● Supplied entries
::::
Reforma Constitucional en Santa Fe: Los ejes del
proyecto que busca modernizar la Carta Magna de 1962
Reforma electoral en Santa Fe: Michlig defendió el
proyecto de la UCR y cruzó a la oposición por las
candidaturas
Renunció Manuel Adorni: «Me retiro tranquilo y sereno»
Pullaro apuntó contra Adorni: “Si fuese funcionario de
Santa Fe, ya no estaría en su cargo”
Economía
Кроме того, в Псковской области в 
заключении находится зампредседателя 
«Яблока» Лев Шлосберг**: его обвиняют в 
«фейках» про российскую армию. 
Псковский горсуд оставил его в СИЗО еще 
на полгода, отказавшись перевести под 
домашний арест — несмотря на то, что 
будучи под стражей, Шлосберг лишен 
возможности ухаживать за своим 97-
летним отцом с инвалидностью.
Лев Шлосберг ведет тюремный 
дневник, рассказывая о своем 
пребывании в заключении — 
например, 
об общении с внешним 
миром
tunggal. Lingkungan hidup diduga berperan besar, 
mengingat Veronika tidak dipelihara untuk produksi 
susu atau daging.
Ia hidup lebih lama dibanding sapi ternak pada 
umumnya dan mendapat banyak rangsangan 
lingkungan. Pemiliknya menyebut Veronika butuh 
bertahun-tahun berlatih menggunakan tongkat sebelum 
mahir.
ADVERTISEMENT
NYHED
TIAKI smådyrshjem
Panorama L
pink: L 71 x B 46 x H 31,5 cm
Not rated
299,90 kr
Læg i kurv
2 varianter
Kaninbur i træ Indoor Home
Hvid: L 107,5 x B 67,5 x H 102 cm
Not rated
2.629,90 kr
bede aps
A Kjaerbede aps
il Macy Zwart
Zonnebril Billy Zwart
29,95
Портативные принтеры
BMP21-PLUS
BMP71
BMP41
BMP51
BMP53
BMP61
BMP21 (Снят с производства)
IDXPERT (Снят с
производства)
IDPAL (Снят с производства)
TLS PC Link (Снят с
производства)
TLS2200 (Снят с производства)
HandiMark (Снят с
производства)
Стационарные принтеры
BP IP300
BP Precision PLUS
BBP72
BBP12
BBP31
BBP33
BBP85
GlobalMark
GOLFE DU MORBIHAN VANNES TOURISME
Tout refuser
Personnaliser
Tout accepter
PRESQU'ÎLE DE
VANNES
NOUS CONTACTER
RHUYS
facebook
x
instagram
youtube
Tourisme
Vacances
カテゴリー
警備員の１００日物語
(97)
::::
● What needs to be done
Restate every record exactly, leaving nothing out.

● Exercise response
Reforma Constitucional en Santa Fe: Los ejes del
proyecto que busca modernizar la Carta Magna de 1962
Reforma electoral en Santa Fe: Michlig defendió el
proyecto de la UCR y cruzó a la oposición por las
candidaturas
Renunció Manuel Adorni: «Me retiro tranquilo y sereno»
Pullaro apuntó contra Adorni: “Si fuese funcionario de
Santa Fe, ya no estaría en su cargo”
Economía
Кроме того, в Псковской области в 
заключении находится зампредседателя 
«Яблока» Лев Шлосберг**: его обвиняют в 
«фейках» про российскую армию. 
Псковский горсуд оставил его в СИЗО еще 
на полгода, отказавшись перевести под 
домашний арест — несмотря на то, что 
будучи под стражей, Шлосберг лишен 
возможности ухаживать за своим 97-
летним отцом с инвалидностью.
Лев Шлосберг ведет тюремный 
дневник, рассказывая о своем 
пребывании в заключении — 
например, 
об общении с внешним 
миром
tunggal. Lingkungan hidup diduga berperan besar, 
mengingat Veronika tidak dipelihara untuk produksi 
susu atau daging.
Ia hidup lebih lama dibanding sapi ternak pada 
umumnya dan mendapat banyak rangsangan 
lingkungan. Pemiliknya menyebut Veronika butuh 
bertahun-tahun berlatih menggunakan tongkat sebelum 
mahir.
ADVERTISEMENT
NYHED
TIAKI smådyrshjem
Panorama L
pink: L 71 x B 46 x H 31,5 cm
Not rated
299,90 kr
Læg i kurv
2 varianter
Kaninbur i træ Indoor Home
Hvid: L 107,5 x B 67,5 x H 102 cm
Not rated
2.629,90 kr
bede aps
A Kjaerbede aps
il Macy Zwart
Zonnebril Billy Zwart
29,95
Портативные принтеры
BMP21-PLUS
BMP71
BMP41
BMP51
BMP53
BMP61
BMP21 (Снят с производства)
IDXPERT (Снят с
производства)
IDPAL (Снят с производства)
TLS PC Link (Снят с
производства)
TLS2200 (Снят с производства)
HandiMark (Снят с
производства)
Стационарные принтеры
BP IP300
BP Precision PLUS
BBP72
BBP12
BBP31
BBP33
BBP85
GlobalMark
GOLFE DU MORBIHAN VANNES TOURISME
Tout refuser
Personnaliser
Tout accepter
PRESQU'ÎLE DE
VANNES
NOUS CONTACTER
RHUYS
facebook
x
instagram
youtube
Tourisme
Vacances
カテゴリー
警備員の１００日物語
(97)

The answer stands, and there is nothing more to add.